According to a flash update released by CISA, over 10 organizations operating for CNI sectors- including energy, manufacturing, finance, and governments- were infected by the said file-encrypting malware in January this year and the activity has something to do with the ongoing Russian war with Ukraine.
Brandon Wales, the Executive Director of Cybersecurity and Infrastructure Security Agency (CISA) confirmed the news and added that small and medium scale businesses functioning across the United States should improve their vigil against such state-funded threats.
Speaking at an event hosted by the Aspen Institute on Tuesday, Mr. Wales expressed his mind stating that tools, techniques, and procedures employed by the Ragnar Locker group have changed in recent times. They have evolved into a sophisticated hacking group capable of terminating services used by managed service providers and remote network admins.

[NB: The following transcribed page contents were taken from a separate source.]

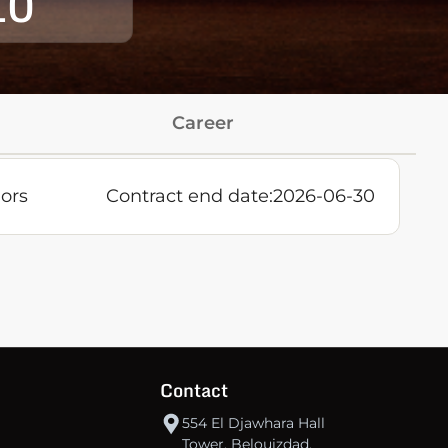
10
Career
ors
Contract end date:
2026-06-30
Contact
554 El Djawhara Hall
Tower, Belouizdad,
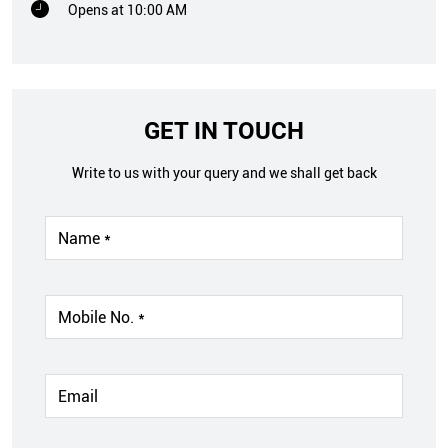
Opens at 10:00 AM
GET IN TOUCH
Write to us with your query and we shall get back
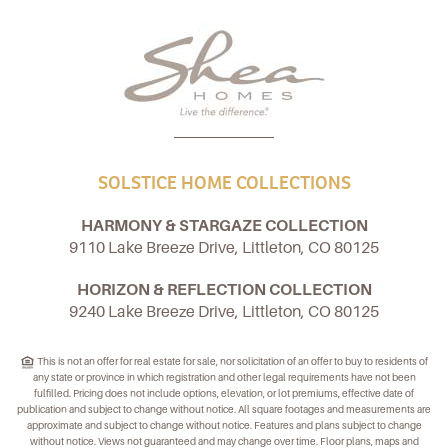
SOLSTICE HOME COLLECTIONS
HARMONY & STARGAZE COLLECTION
9110 Lake Breeze Drive, Littleton, CO 80125
HORIZON & REFLECTION COLLECTION
9240 Lake Breeze Drive, Littleton, CO 80125
This is not an offer for real estate for sale, nor solicitation of an offer to buy to residents of
any state or province in which registration and other legal requirements have not been
fulfilled. Pricing does not include options, elevation, or lot premiums, effective date of
publication and subject to change without notice. All square footages and measurements are
approximate and subject to change without notice. Features and plans subject to change
without notice. Views not guaranteed and may change over time. Floor plans, maps and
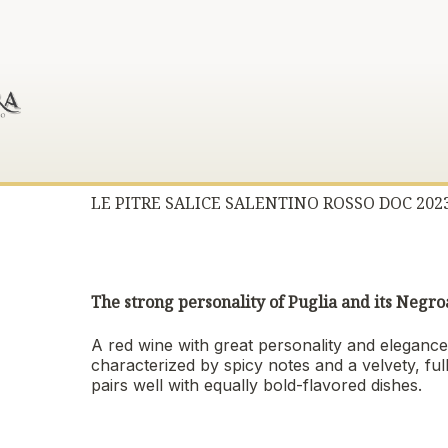
LE PITRE SALICE SALENTINO ROSSO DOC 202
The strong personality of Puglia and its Neg
A red wine with great personality and elegance,
characterized by spicy notes and a velvety, ful
pairs well with equally bold-flavored dishes.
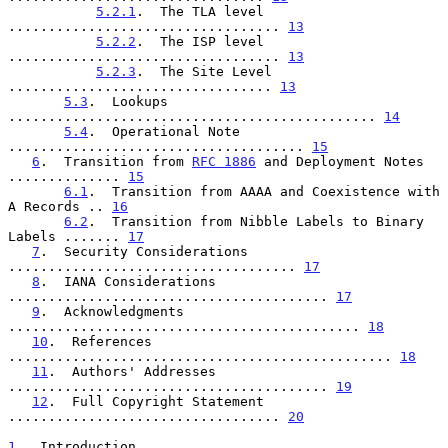
5.2.1
.  The TLA level 
.................................. 
13
5.2.2
.  The ISP level 
.................................. 
13
5.2.3
.  The Site Level 
................................. 
13
5.3
.  Lookups 
.............................................. 
14
5.4
.  Operational Note 
..................................... 
15
6
.  Transition from 
RFC 1886
 and Deployment Notes 
.............. 
15
6.1
.  Transition from AAAA and Coexistence with 
A Records .. 
16
6.2
.  Transition from Nibble Labels to Binary 
Labels ....... 
17
7
.  Security Considerations 
.................................... 
17
8
.  IANA Considerations 
........................................ 
17
9
.  Acknowledgments 
............................................ 
18
10
.  References 
................................................ 
18
11
.  Authors' Addresses 
........................................ 
19
12
.  Full Copyright Statement 
.................................. 
20
1
.  Introduction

After doing so, the file-encrypting malware deletes all volume shadow copies, thus preventing recovery of encrypted files thereafter.
Details of companies that were encrypted were held back with a reason, and the FBI predicts that Vladimir Putin will soon turn grumpy with America and might launch a cyberwar straight away with the Joe Biden-led the nation in a couple of weeks.
Note- A similar flash alert was issued by the Federal Bureau of Investigation in 2020 and the warning specified clearly that companies operating in Azerbaijan, Armenian, Belorussian, Kazakh, Moldavian, Tajik, Turkmen, Uzbek, Georgian, Ukrainian should be vigilant against Rangar Locker gang and must deploy proactive security measures in place to neutralize any effects occurring because of the threats.